11 Temmuz 2016 Pazartesi

D.IGNATIUS: ENDİŞE ÇAĞINDA OBAMA RASYONALİST BİR BAŞKAN


ENDİŞE ÇAĞINDA OBAMA RASYONALİST BİR BAŞKAN


David Ignatius (Washington Post gazetesi köşe yazarı, ödüllü gazeteci ve kitapları en çok satanlar listesinde yer alan casusluk romanı yazarı)
Washington Post, 18.12.2015

Tercüme: Zahide Tuba Kor

Başkan Obama’nın salı günü Ulusal Arşivlerde yaptığı konuşma (…): Cumhuriyetçilerin kabaran göçmen karşıtı öfke dalgasına karşı Obama, Amerikan hoşgörüsünü tanımlayan tarihi belgelere odaklandı.
(…)

Başkanlığının son yılına hazırlanan Obama, ulusal düzeyde alışılmadık bir pozisyonda: O, rasyonalist biri, duyguların değil aklın kulu.

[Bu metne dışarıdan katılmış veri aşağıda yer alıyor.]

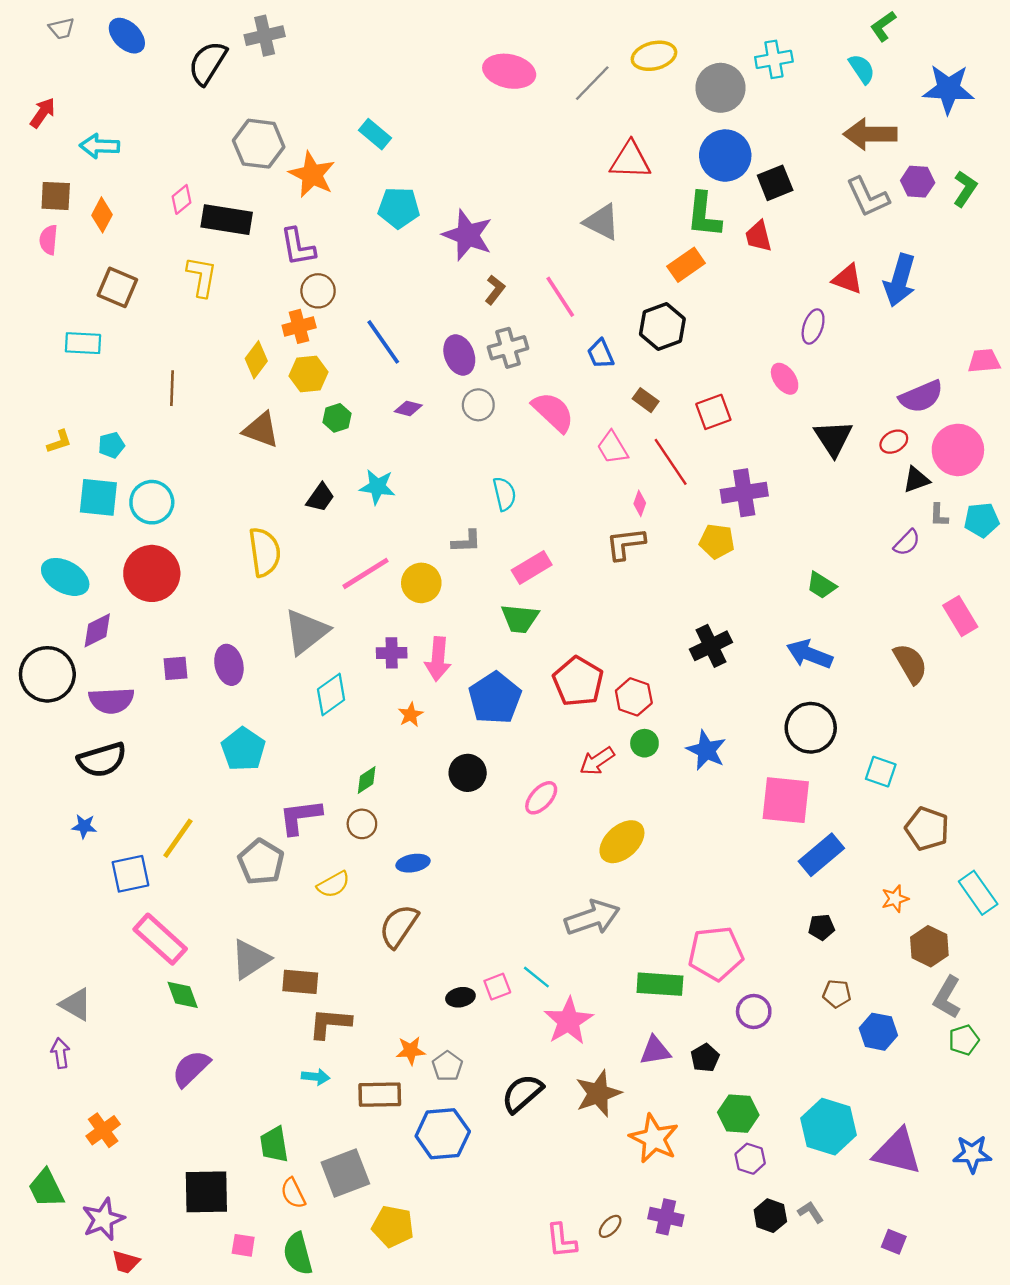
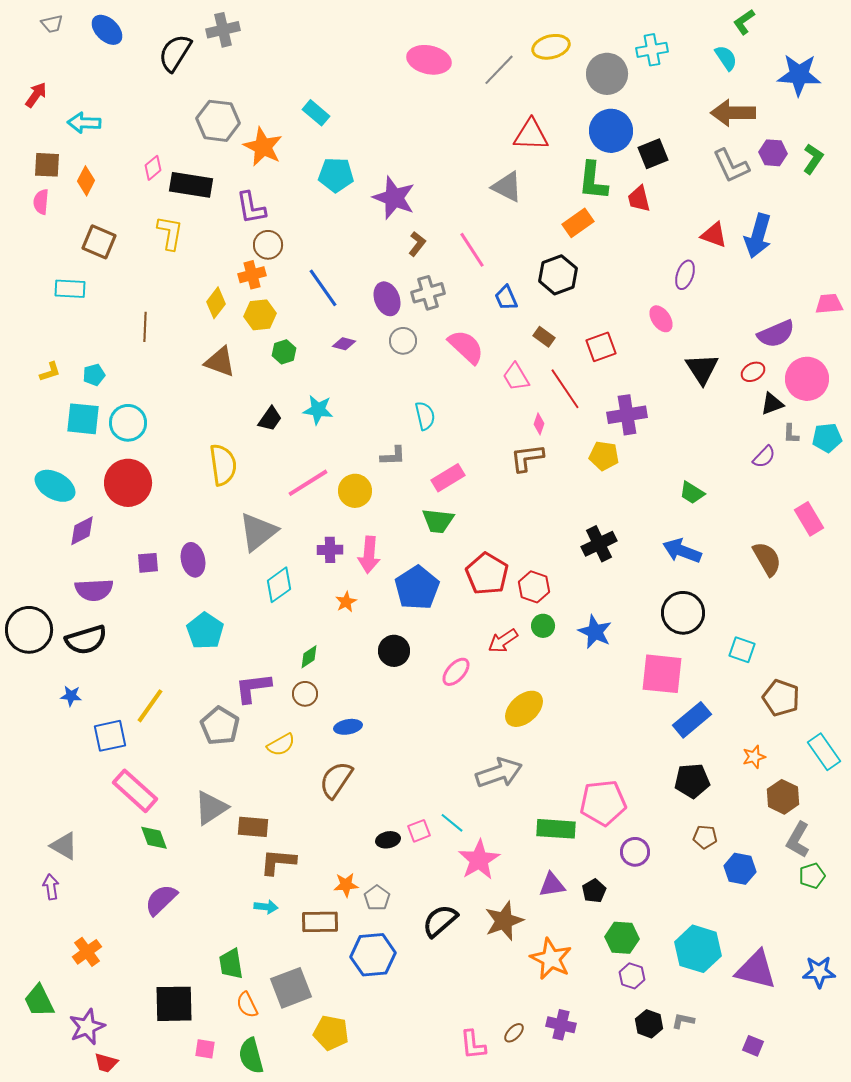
black circle: (47, 674) -> (29, 630), moved
black pentagon: (821, 927) -> (692, 781), size x1.6
gray L-shape: (811, 1212) -> (683, 1021), turned -45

Obama, çoğunlukla siyaseti hafife alan, uyguladığı politikaları pazarlamaktan kaçınan (ve bunda pek başarılı da olamayan) biri olarak zaman zaman kendi kendisinin en büyük düşmanı olabiliyor. Ancak yakın geçmişin iki dönem üst üste görev yapan başkanlarıyla kıyaslandığında –ki bunlar bitiş çizgisine yaklaştıkça tökezliyor/hatalar yapıyorlardı– Obama daha da güç kazanıyor gibi görünüyor.

Hiç şüphesiz bu yıl (2015) başkan, yoğun duygusal muhalefete rağmen, rasyonalist gündeme odaklandı. İsrail’in ve Cumhuriyetçilerin çok sert muhalefetine karşın İran nükleer anlaşmasını, kendi partisinden birçoklarının karşı çıkmasına rağmen ticaret alanında Transpasifik Ortaklığı, ulusal siyasi bir tabuyu kırarak Küba’yla ilişkileri normalleştirmeyi ve sağ kanadın bilimsel kanıtları reddetme tutkusuna rağmen iklim değişikliği anlaşmasını [imzalamayı] başardı.

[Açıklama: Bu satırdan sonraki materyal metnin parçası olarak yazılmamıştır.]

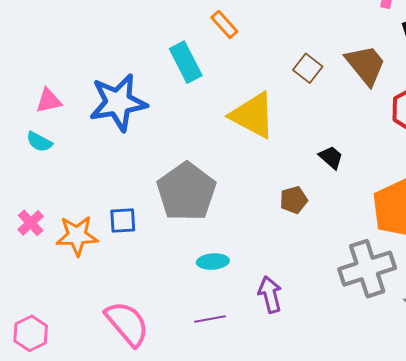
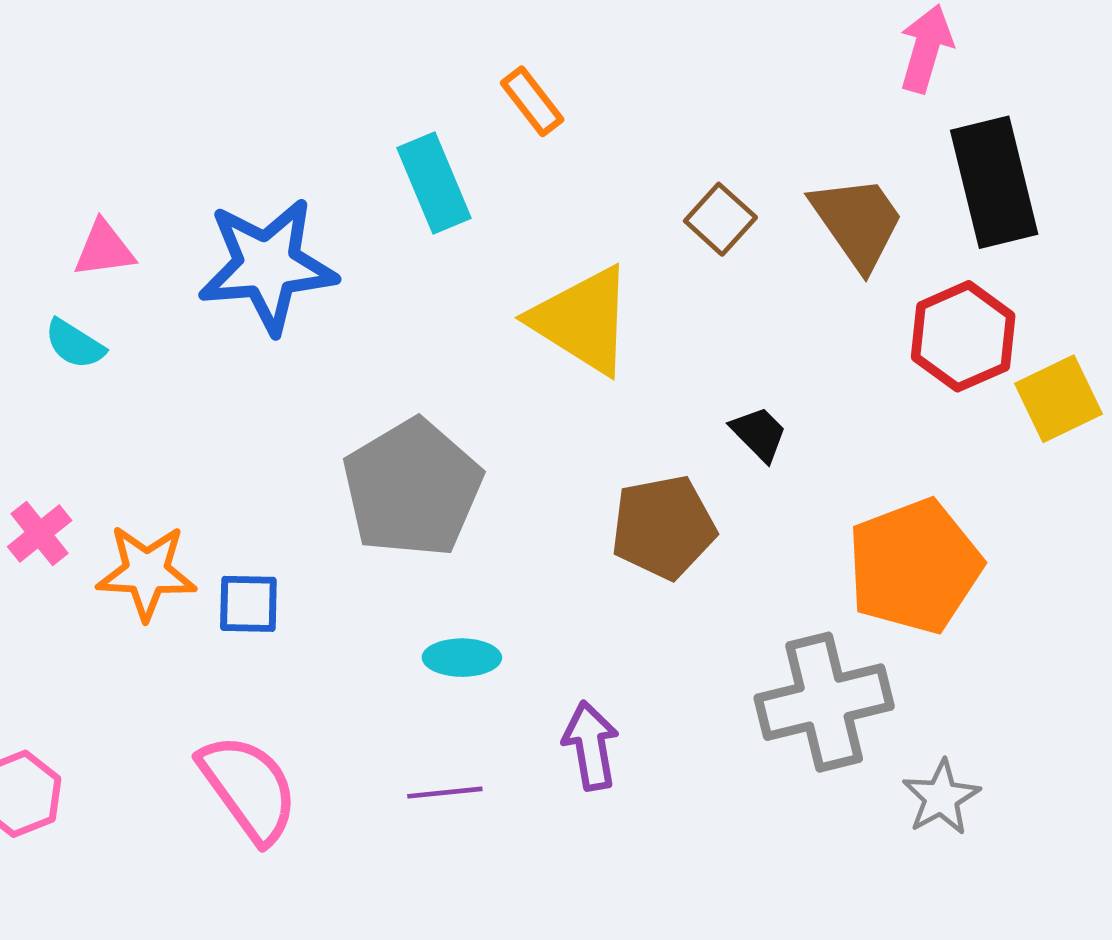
brown pentagon: (294, 200) -> (663, 527), size x1.6
blue square: (123, 221) -> (248, 604), moved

Olgulara dayalı yönetişim bağlamında bu, iyi bir yıldı. Ancak Trump’la sembolleşen hareketi izlediğinizde tam tersini düşünebilirsiniz. Obama’nın bu kadar çok başarı elde ederken içeride ve dışarıda zayıf bir başkan olarak görülmesi bir paradoks.

(…) Belki de yürüttüğü politikalara karşı yükselen muhalefetin bir kısmının, onun Afrika kökenli bir Amerikalı olmasından kaynaklanan önyargılarla bağlantılı olduğu için üzülüyordur. Belki de haklıdır bu konuda.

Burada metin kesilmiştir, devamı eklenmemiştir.